STUDY MATERIAL START
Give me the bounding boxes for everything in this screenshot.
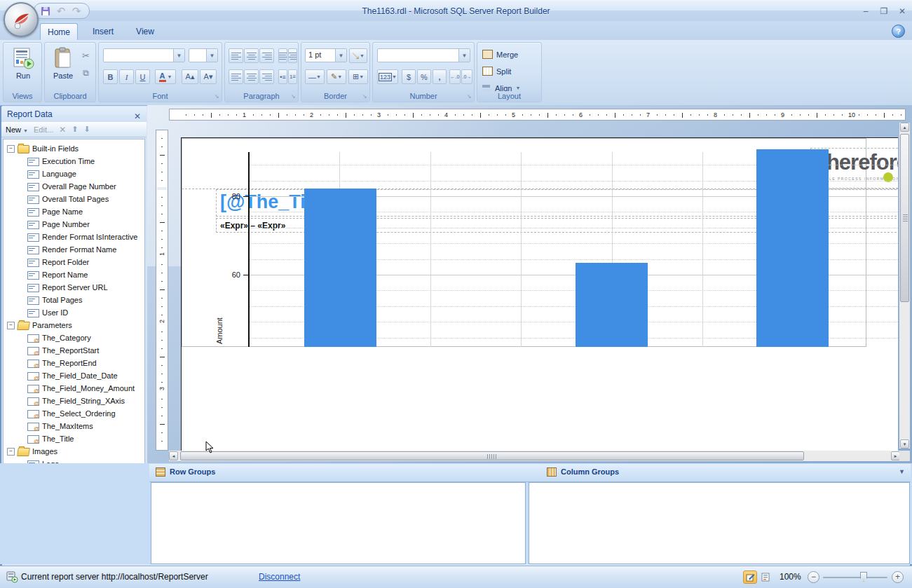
font-name-combo[interactable]: ▼ [103, 48, 185, 62]
chart-bar[interactable] [304, 189, 376, 347]
currency-button[interactable]: $ [402, 69, 416, 84]
office-button[interactable] [4, 2, 39, 37]
align-left-button[interactable] [229, 69, 243, 84]
delete-icon[interactable]: ✕ [59, 125, 66, 135]
collapse-icon[interactable]: − [7, 322, 15, 329]
font-color-button[interactable]: A ▼ [155, 69, 176, 84]
edit-button[interactable]: Edit... [34, 125, 53, 134]
tree-item[interactable]: The_Field_String_XAxis [4, 395, 144, 407]
bold-button[interactable]: B [103, 69, 118, 84]
tree-item[interactable]: Overall Total Pages [4, 193, 144, 205]
split-button[interactable]: Split [482, 64, 538, 78]
tree-item[interactable]: Report Folder [4, 256, 144, 268]
zoom-slider-thumb[interactable] [860, 572, 867, 582]
report-page[interactable]: Therefore PEOPLE PROCESS INFORMATION [@T… [181, 137, 898, 451]
decrease-decimal-button[interactable]: .0→ [461, 69, 472, 84]
design-vscrollbar[interactable]: ▴ ▾ [899, 123, 910, 449]
tree-item[interactable]: The_ReportStart [4, 344, 144, 357]
column-groups-pane[interactable] [529, 482, 910, 564]
tab-view[interactable]: View [127, 23, 163, 40]
disconnect-link[interactable]: Disconnect [259, 572, 300, 582]
underline-button[interactable]: U [135, 69, 150, 84]
tree-item[interactable]: The_Field_Date_Date [4, 369, 144, 382]
chevron-down-icon[interactable]: ▼ [335, 49, 346, 62]
merge-button[interactable]: Merge [482, 47, 538, 62]
shrink-font-button[interactable]: A▾ [200, 69, 217, 84]
tree-item[interactable]: Render Format Name [4, 243, 144, 256]
tree-item[interactable]: The_ReportEnd [4, 357, 144, 369]
fill-color-button[interactable]: 🡖▼ [349, 48, 367, 63]
tab-insert[interactable]: Insert [83, 23, 123, 40]
close-button[interactable]: ✕ [894, 6, 910, 18]
borders-button[interactable]: ⊞▼ [348, 69, 368, 84]
chart-object[interactable]: 6080Amount [182, 138, 866, 347]
scroll-left-icon[interactable]: ◂ [169, 451, 178, 460]
border-style-button[interactable]: —▼ [305, 69, 325, 84]
thousands-separator-button[interactable]: , [433, 69, 447, 84]
tree-item[interactable]: Overall Page Number [4, 180, 144, 193]
tree-item[interactable]: The_Category [4, 331, 144, 344]
decrease-indent-button[interactable] [278, 48, 287, 63]
minimize-button[interactable]: – [858, 6, 873, 18]
border-dialog-launcher-icon[interactable]: ↘ [361, 93, 368, 100]
tree-item[interactable]: Report Server URL [4, 281, 144, 294]
align-center-button[interactable] [244, 69, 259, 84]
numbered-list-button[interactable]: 1≡ [288, 69, 297, 84]
row-groups-pane[interactable] [151, 482, 526, 564]
new-menu-button[interactable]: New ▼ [6, 125, 28, 134]
scroll-thumb[interactable] [180, 451, 804, 460]
copy-button[interactable]: ⧉ [79, 65, 93, 80]
number-format-combo[interactable]: ▼ [377, 48, 470, 62]
number-dialog-launcher-icon[interactable]: ↘ [465, 93, 472, 100]
grow-font-button[interactable]: A▴ [182, 69, 198, 84]
tree-item[interactable]: The_MaxItems [4, 420, 144, 432]
grouping-options-chevron-icon[interactable]: ▼ [899, 468, 905, 475]
number-format-123-button[interactable]: 123▼ [377, 69, 398, 84]
tree-item[interactable]: −Images [4, 445, 144, 458]
italic-button[interactable]: I [119, 69, 134, 84]
tree-item[interactable]: Language [4, 167, 144, 180]
tree-item[interactable]: The_Title [4, 432, 144, 445]
paste-button[interactable]: Paste [47, 46, 79, 93]
tree-item[interactable]: Page Name [4, 205, 144, 218]
align-right-button[interactable] [259, 69, 274, 84]
tree-item[interactable]: −Parameters [4, 319, 144, 331]
help-icon[interactable]: ? [892, 25, 905, 38]
tree-item[interactable]: Report Name [4, 268, 144, 281]
collapse-icon[interactable]: − [7, 448, 15, 456]
chevron-down-icon[interactable]: ▼ [458, 49, 470, 62]
scroll-down-icon[interactable]: ▾ [900, 439, 909, 449]
tree-item[interactable]: Render Format IsInteractive [4, 231, 144, 243]
chart-bar[interactable] [756, 149, 829, 347]
tree-item[interactable]: Total Pages [4, 294, 144, 306]
move-down-icon[interactable]: ⬇ [83, 125, 90, 134]
tree-item[interactable]: The_Field_Money_Amount [4, 382, 144, 395]
chevron-down-icon[interactable]: ▼ [206, 49, 217, 62]
increase-indent-button[interactable] [288, 48, 297, 63]
zoom-in-icon[interactable]: + [892, 571, 904, 583]
font-dialog-launcher-icon[interactable]: ↘ [213, 93, 220, 100]
tree-item[interactable]: −Built-in Fields [4, 142, 144, 155]
design-view-toggle[interactable] [743, 570, 757, 584]
scroll-up-icon[interactable]: ▴ [900, 123, 909, 132]
align-middle-button[interactable] [244, 48, 259, 63]
cut-button[interactable]: ✂ [79, 48, 93, 63]
scroll-thumb[interactable] [900, 134, 909, 302]
border-color-button[interactable]: ✎▼ [327, 69, 346, 84]
chart-bar[interactable] [576, 263, 648, 347]
zoom-slider-track[interactable] [823, 577, 887, 578]
design-hscrollbar[interactable]: ◂ ▸ [169, 451, 910, 461]
tree-item[interactable]: The_Select_Ordering [4, 407, 144, 420]
percent-button[interactable]: % [417, 69, 431, 84]
chevron-down-icon[interactable]: ▼ [173, 49, 184, 62]
run-view-toggle[interactable] [758, 570, 773, 584]
tree-item[interactable]: Execution Time [4, 155, 144, 167]
increase-decimal-button[interactable]: ←.0 [449, 69, 461, 84]
border-width-combo[interactable]: 1 pt ▼ [305, 48, 347, 62]
maximize-button[interactable]: ❐ [876, 6, 892, 18]
align-bottom-button[interactable] [259, 48, 274, 63]
move-up-icon[interactable]: ⬆ [72, 125, 78, 134]
tree-item[interactable]: Page Number [4, 218, 144, 231]
tab-home[interactable]: Home [40, 23, 78, 40]
paragraph-dialog-launcher-icon[interactable]: ↘ [290, 93, 297, 100]
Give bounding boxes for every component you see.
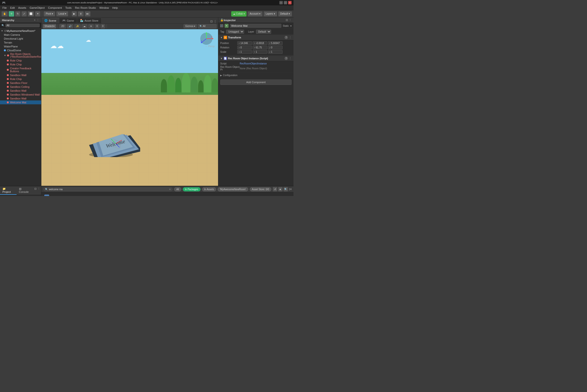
filter-inpackages-button[interactable]: In Packages [183, 187, 200, 192]
object-active-checkbox[interactable] [220, 24, 223, 27]
menu-window[interactable]: Window [98, 5, 110, 10]
search-refresh-icon[interactable]: ↺ [273, 187, 277, 192]
scale-z-field[interactable]: Z 1 [268, 50, 282, 54]
maximize-button[interactable]: □ [284, 1, 287, 4]
menu-gameobject[interactable]: GameObject [28, 5, 46, 10]
panel-menu-icon[interactable]: ⋮ [38, 187, 40, 194]
scale-tool[interactable]: ⤢ [22, 11, 27, 16]
panel-maximize-icon[interactable]: ⊡ [34, 187, 37, 194]
hand-tool[interactable]: ✋ [2, 11, 8, 16]
inspector-lock-icon[interactable]: 🔓 [220, 18, 224, 22]
tab-game[interactable]: 🎮 Game [59, 18, 77, 23]
scale-x-field[interactable]: X 1 [237, 50, 252, 54]
position-y-field[interactable]: Y -0.0018 [253, 41, 267, 45]
menu-recroom[interactable]: Rec Room Studio [74, 5, 97, 10]
position-x-field[interactable]: X 14.046 [237, 41, 252, 45]
local-dropdown[interactable]: Local ▾ [56, 11, 68, 16]
object-name-field[interactable] [230, 24, 281, 28]
hierarchy-menu-button[interactable]: ⋮ [37, 18, 39, 22]
rect-tool[interactable]: ⬜ [28, 11, 34, 16]
tree-item-sandboxwall3[interactable]: Sandbox Wall [0, 96, 41, 100]
script-value[interactable]: RecRoomObjectInstance [240, 62, 267, 65]
rotate-tool[interactable]: ↻ [15, 11, 21, 16]
menu-file[interactable]: File [1, 5, 8, 10]
menu-component[interactable]: Component [47, 5, 63, 10]
scene-search-input[interactable] [203, 25, 215, 28]
tree-item-rolechip1[interactable]: Role Chip [0, 58, 41, 62]
tree-item-sandboxwall1[interactable]: Sandbox Wall [0, 73, 41, 77]
filter-assetstore-button[interactable]: Asset Store: 0/0 [250, 187, 271, 192]
close-button[interactable]: ✕ [288, 1, 291, 4]
search-star-icon[interactable]: ★ [278, 187, 282, 192]
step-button[interactable]: ⏭ [85, 11, 91, 16]
rotation-y-field[interactable]: Y 61.75 [253, 46, 267, 49]
tree-item-sandboxceiling[interactable]: Sandbox Ceiling [0, 85, 41, 89]
tree-item-waterplane[interactable]: WaterPlane [0, 44, 41, 48]
menu-tools[interactable]: Tools [64, 5, 73, 10]
static-arrow[interactable]: ▾ [290, 24, 291, 27]
tree-item-maincamera[interactable]: Main Camera [0, 33, 41, 37]
inspector-maximize-icon[interactable]: ⊡ [286, 18, 288, 22]
fog-button[interactable]: ≋ [88, 24, 94, 28]
tab-scene[interactable]: 🌐 Scene [41, 18, 59, 23]
collab-button[interactable]: ☁ Collab ▾ [231, 11, 246, 16]
scene-viewport[interactable]: ☁☁ ☁ [41, 29, 218, 186]
tag-dropdown[interactable]: Untagged [226, 30, 244, 34]
audio-button[interactable]: 🔊 [67, 24, 73, 28]
flares-button[interactable]: 0 [101, 24, 105, 28]
filter-all-button[interactable]: All [174, 187, 181, 192]
recroom-expand-arrow[interactable]: ▼ [220, 57, 223, 60]
tree-item-sandboxwindowedwall[interactable]: Sandbox Windowed Wall [0, 93, 41, 96]
hierarchy-search-input[interactable] [5, 24, 40, 27]
search-clear-icon[interactable]: ✕ [169, 188, 171, 191]
search-filter-icon[interactable]: 🔍 [283, 187, 288, 192]
tree-item-clouddome[interactable]: CloudDome [0, 48, 41, 52]
skybox-button[interactable]: ☁ [82, 24, 87, 28]
recroom-help-icon[interactable]: ? [284, 57, 288, 60]
gizmos-dropdown[interactable]: Gizmos ▾ [183, 24, 197, 28]
position-z-field[interactable]: Z 5.66947 [268, 41, 282, 45]
menu-edit[interactable]: Edit [9, 5, 16, 10]
menu-help[interactable]: Help [111, 5, 119, 10]
layers-dropdown[interactable]: Layers ▾ [263, 11, 277, 16]
menu-assets[interactable]: Assets [17, 5, 28, 10]
layer-dropdown[interactable]: Default [256, 30, 271, 34]
transform-menu-icon[interactable]: ⋮ [289, 36, 291, 39]
scene-menu-icon[interactable]: ⋮ [214, 20, 217, 23]
play-button[interactable]: ▶ [72, 11, 77, 16]
tree-item-recroom-objects[interactable]: ▼ Rec Room Objects (*RecRoomStudioStarte… [0, 52, 41, 58]
configuration-row[interactable]: ▶ Configuration [218, 73, 294, 78]
filter-room-button[interactable]: 'MyAwesomeNewRoom' [218, 187, 248, 192]
welcome-mat-asset[interactable]: 🧩 (Welcome Mat) [43, 194, 291, 196]
tree-item-dirlight[interactable]: Directional Light [0, 37, 41, 40]
transform-expand-arrow[interactable]: ▼ [220, 36, 223, 39]
tree-item-sandboxwall2[interactable]: Sandbox Wall [0, 89, 41, 93]
inspector-menu-icon[interactable]: ⋮ [289, 18, 291, 22]
rotation-x-field[interactable]: X 0 [237, 46, 252, 49]
transform-help-icon[interactable]: ? [284, 36, 288, 39]
tree-item-root[interactable]: ▼ ◇ MyAwesomeNewRoom* [0, 29, 41, 33]
tab-console[interactable]: ▤ Console [17, 186, 33, 195]
minimize-button[interactable]: ─ [279, 1, 283, 4]
tree-item-terrain[interactable]: Terrain [0, 40, 41, 44]
transform-tool[interactable]: ✦ [35, 11, 40, 16]
tab-asset-store[interactable]: 🏪 Asset Store [77, 18, 102, 23]
pause-button[interactable]: ⏸ [78, 11, 84, 16]
rotation-z-field[interactable]: Z 0 [268, 46, 282, 49]
move-tool[interactable]: ✛ [9, 11, 14, 16]
shading-dropdown[interactable]: Shaded ▾ [43, 24, 56, 28]
tree-item-welcomemat[interactable]: Welcome Mat [0, 100, 41, 104]
account-dropdown[interactable]: Account ▾ [247, 11, 262, 16]
filter-inassets-button[interactable]: In Assets [202, 187, 216, 192]
layout-dropdown[interactable]: Default ▾ [278, 11, 292, 16]
recroom-menu-icon[interactable]: ⋮ [289, 57, 291, 60]
pivot-dropdown[interactable]: Pivot ▾ [44, 11, 55, 16]
zero1-button[interactable]: 0 [95, 24, 100, 28]
project-search-input[interactable] [49, 188, 168, 191]
hierarchy-add-button[interactable]: + [34, 18, 36, 22]
2d-button[interactable]: 2D [59, 24, 66, 28]
tree-item-creatorfeedback[interactable]: Creator Feedback Buttons [0, 66, 41, 73]
tree-item-rolechip2[interactable]: Role Chip [0, 62, 41, 66]
tree-item-rolechip3[interactable]: Role Chip [0, 77, 41, 81]
tab-project[interactable]: 📁 Project [0, 186, 17, 195]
STUDY MATERIAL END
TASK DESCRIPTION: From the entries, copy every line in which the string "Welcome" can be found.

RESULT BELOW:
welcome-mat-asset[interactable]: 🧩 (Welcome Mat) [43, 194, 291, 196]
tree-item-welcomemat[interactable]: Welcome Mat [0, 100, 41, 104]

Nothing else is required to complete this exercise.